**Dataset section:**
┏━━

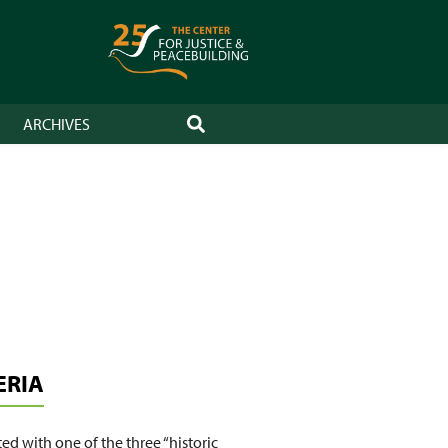
ARCHIVES
SEARCH
ERIA
ed with one of the three “historic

┗━━

**Exercise aim:**
What you give back must match the material word for word, with no images included.

**Output of the exercise:**
ARCHIVES
SEARCH
ERIA
ed with one of the three “historic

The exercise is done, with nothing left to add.